第125回 家族と幸福(5)~自分に重心をおく生き方~
“止まり木”求め さまよう心(山陰中央新報) | 2003年8月31日
家族とは「無力」な子どもを抱擁するシステムであることを前回述べました。そこで醸成されるのは「周囲に大切にされ、愛される存在である自分」という自己イメージであり、「無力な自分を受け入れる力」であり、「どこに行っても自分は受け入れられるだろう」という自身についての安心感です。
《「杖」に依存する現代人》
健康な自己愛は私たちにとって欠かせない精神生活の支柱です。身体でいえば背骨のようなものであり、私たちの日常活動の中心(重心)となるものです。その大切な重心が定まらないと私たちは常に不安定であり、杖に寄りかかったような生活をせねばなりません。しかし現代人は自分の背骨に重心を置こうとせず、どんなに不安定な自分をも支え得る立派な「杖」を作ろうと必死になっているようにみえます。その「杖」とは学歴、仕事、地位、カネ、他者の顔色や評価などさまざまです。若い女性ならば「体重」ということもあるでしょう。
《親代わり》
乳幼児が親に自分の「重心」をおくのは当然ですが、大人になってもなお外的な「杖」で安心を得ようとするのが現代人の特徴です。そのような「杖」は親代わりであり、親が与えてくれる安心感とそれによってもたらされる安定感の代替物です。自分自身すなわち自分の感覚を大事にできず、周囲の期待の方向に進むことにばかり気をとられている子どもが、ある時点から「体重」に依存するようになり拒食や過食になっていくことは頻繁にみられます。あるいは不安定感に耐えかね、確かな対象を求めて「非行」に走るということもあるでしょう。いまや社会現象となっている「社会的ひきこもり」についても、同様の不安定感をベースにしています。いずれにしても彼らにあるのは「安心感」「安定感」の不足なのです。当然これらは子どもだけのものではなく、大人も含めて現代人全体が抱えている問題です。
《重心を自身に取り戻すには》
私たちの重心を自分自身に取り戻し、「依存症的な」状態から脱するにはどのようにしていったらよいのでしょうか。一言でいえば「自分の感覚に注意を払い、それを大切にしながら仕事や人と付き合う」ということに尽きます。

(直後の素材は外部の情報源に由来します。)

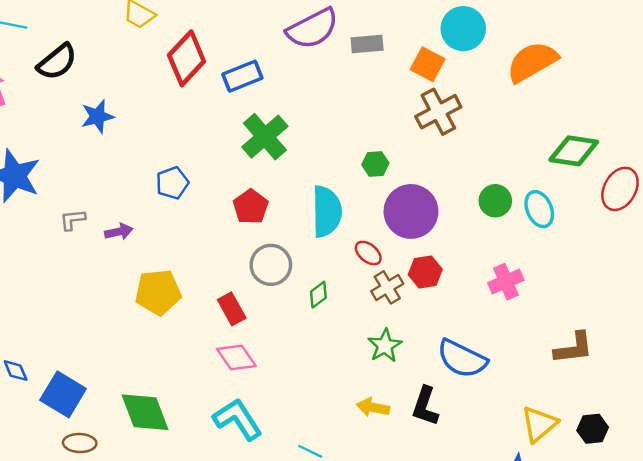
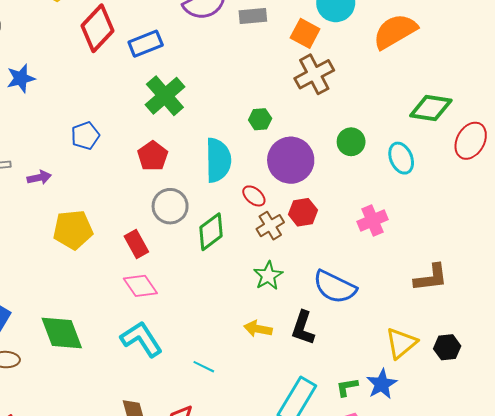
green circle: (495, 201) -> (351, 142), moved
green diamond: (318, 295) -> (211, 232), size x1.6

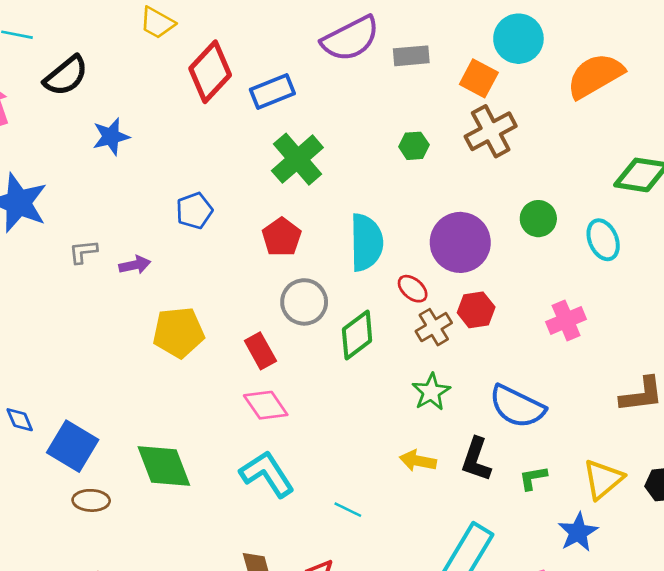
green hexagon: (260, 119) -> (414, 146), moved
green L-shape: (347, 387) -> (533, 478), moved

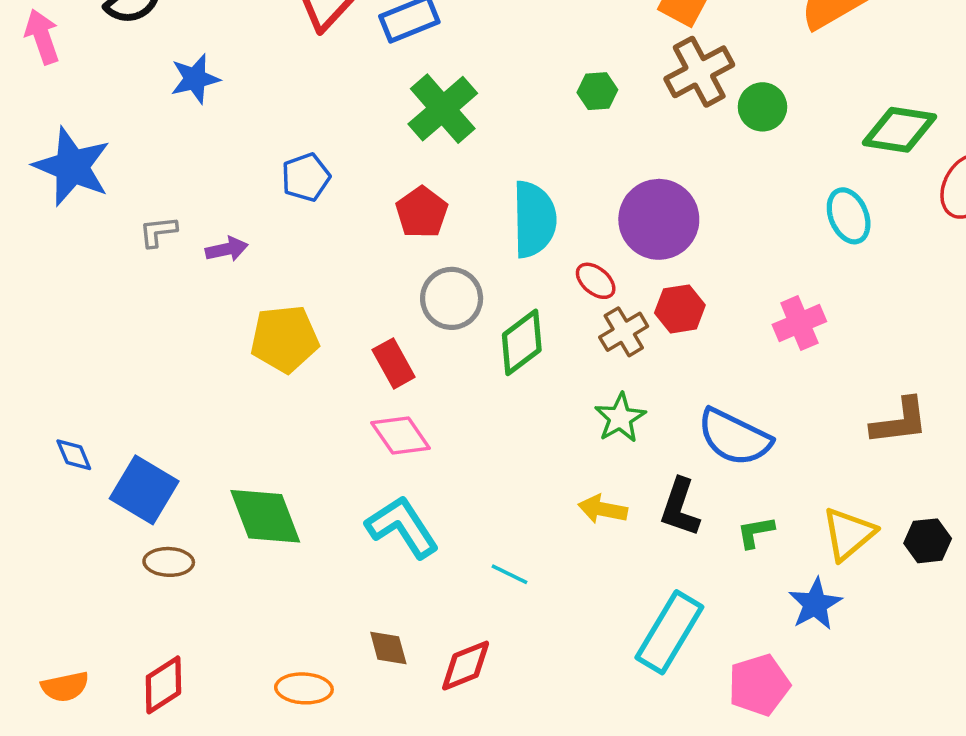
green circle: (538, 219) -> (762, 107), moved

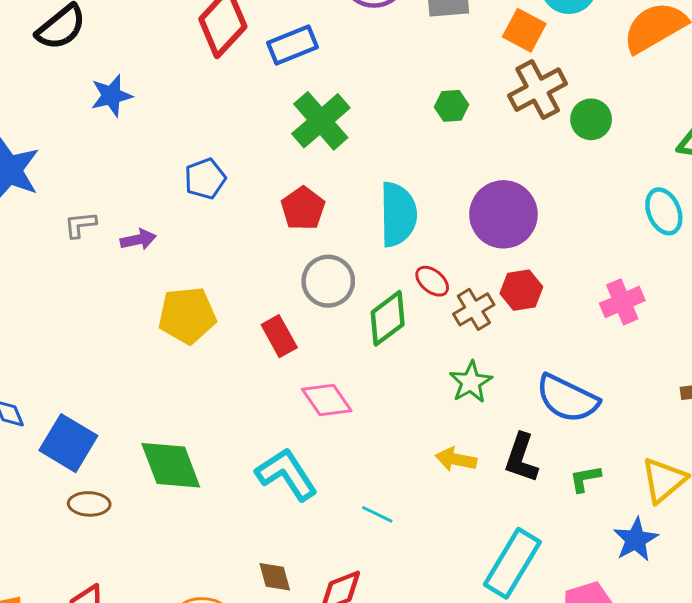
red ellipse: (596, 281) -> (432, 281), moved
pink diamond: (401, 435) -> (327, 400), moved

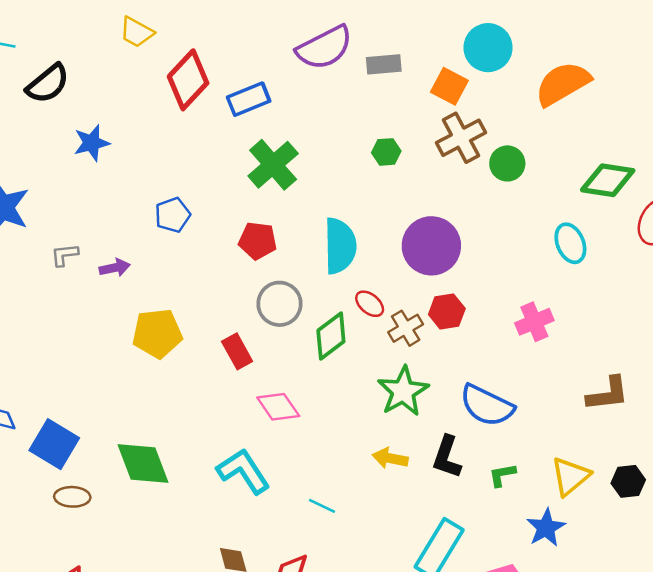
red pentagon: (303, 208) -> (258, 241), turned -30
green star: (471, 382) -> (403, 391), size x1.4

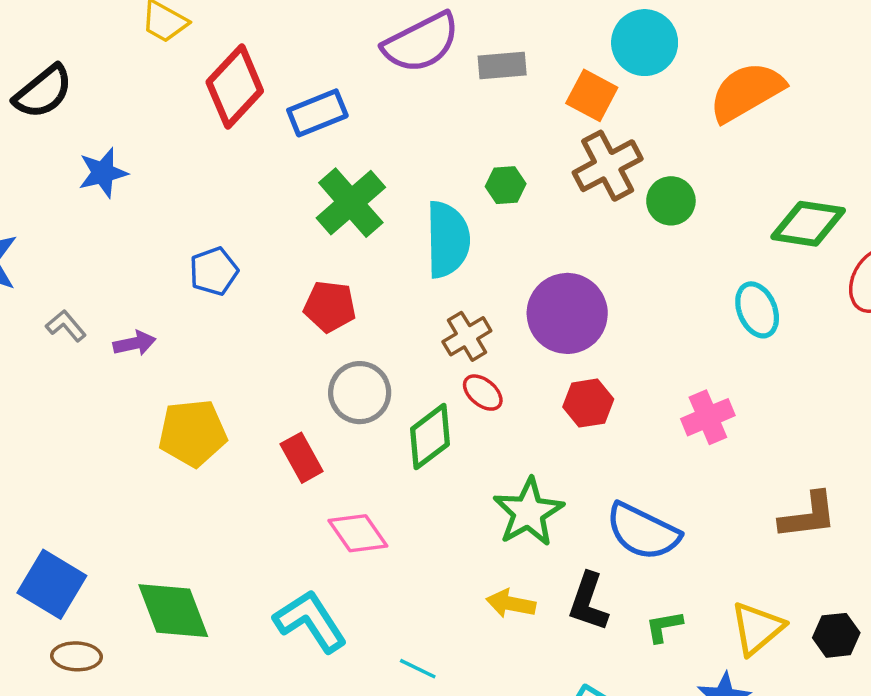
cyan semicircle: (340, 246) -> (448, 240), moved
gray L-shape: (65, 255) -> (66, 326), turned 56
brown cross: (406, 328) -> (467, 336), moved

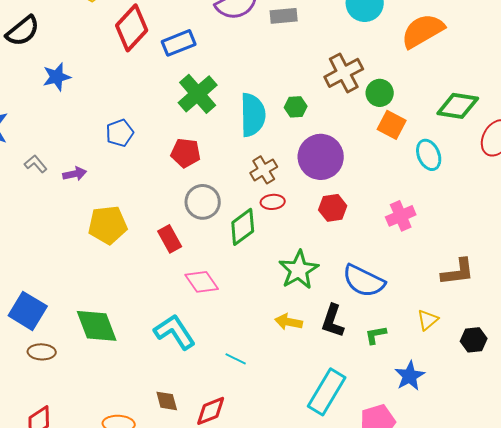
orange square: (592, 95) -> (392, 125), moved
green hexagon: (506, 185) -> (296, 107), moved
red ellipse: (483, 393) -> (273, 202), turned -45
yellow triangle: (757, 628) -> (428, 320), moved, size x0.7

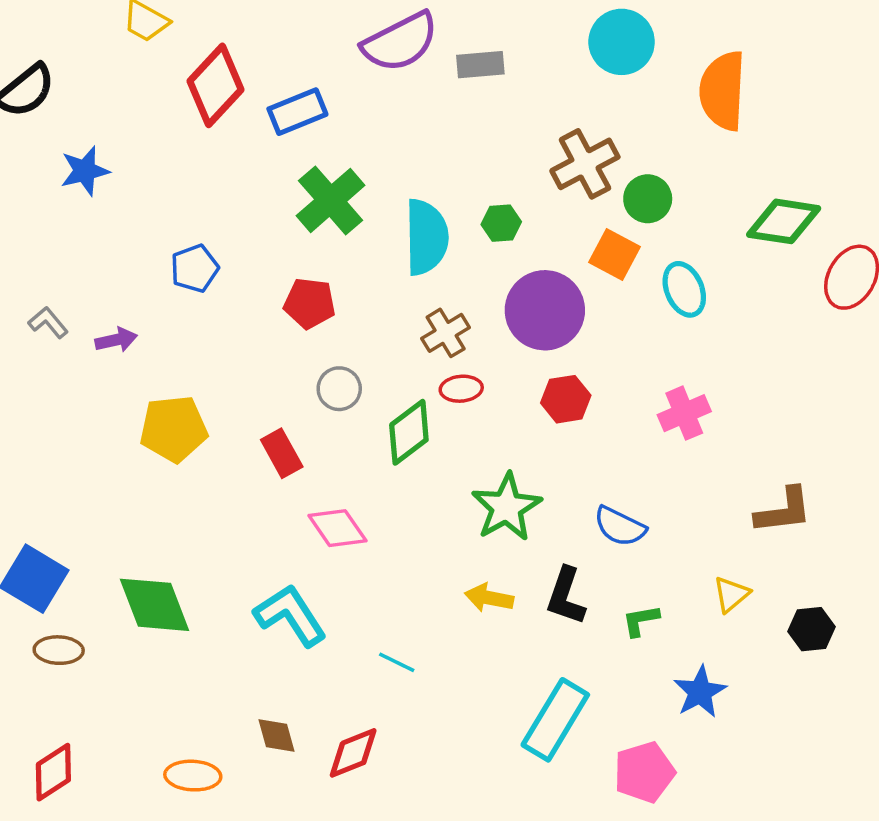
orange semicircle: (423, 31) -> (723, 91), turned -57
orange square: (392, 125) -> (615, 255), moved
cyan ellipse: (429, 155) -> (684, 289), moved
gray circle: (203, 202) -> (339, 389), size x0.7
blue semicircle: (364, 281) -> (620, 526), size x0.7

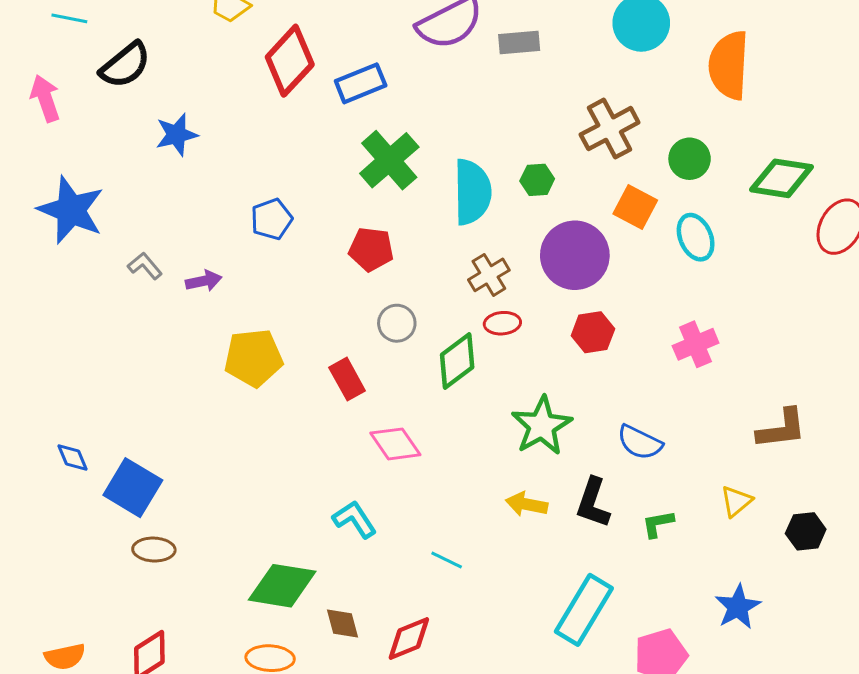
green circle: (648, 199) -> (690, 159), moved
green diamond: (154, 605) -> (282, 586), moved, turned -60
cyan L-shape: (290, 615) -> (355, 519), size x0.7
blue star: (700, 692) -> (738, 607), moved

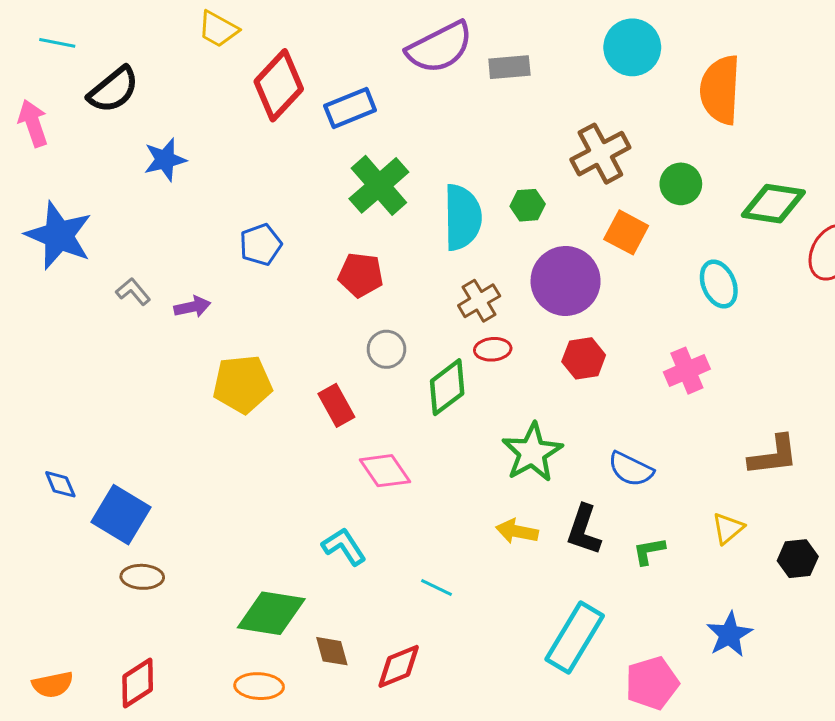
cyan ellipse: (696, 237) -> (719, 284), moved

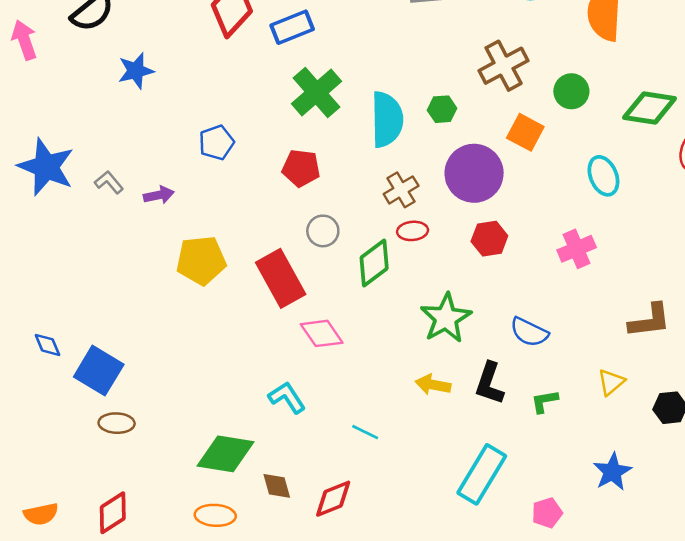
blue star: (59, 235) -> (46, 167), moved
red rectangle: (336, 405) -> (281, 278), size x1.6
pink pentagon: (652, 683) -> (547, 513), size x0.7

仕事においては、自分の感覚に注意を払いながら行うことで、適切なペースで仕事ができるようになります。人間関係においては、自分の感覚を大切にし、その感覚を尊重してくれる相手と近く付き合い、一緒にいると自分の感覚を見失ってしまうような一方的な相手とは、それなりの距離をとることで人間関係は楽になります。仕事にしても人間関係にしても「中心・重心」を自分におけることで、付き合いやすくなるのです。
自分に重心をおくことをやりやすくするのは健康な自己愛です。これは必ずしも子ども時代にしか得られないものではありません。また親だけが与えられるものではありません。しかし親が重心を自分において生活ができている状態ならば、子どもは健康な自己愛を育てやすいでしょう。そしてこれこそが親が子どもに与え得る最大のプレゼントであるといえるでしょう。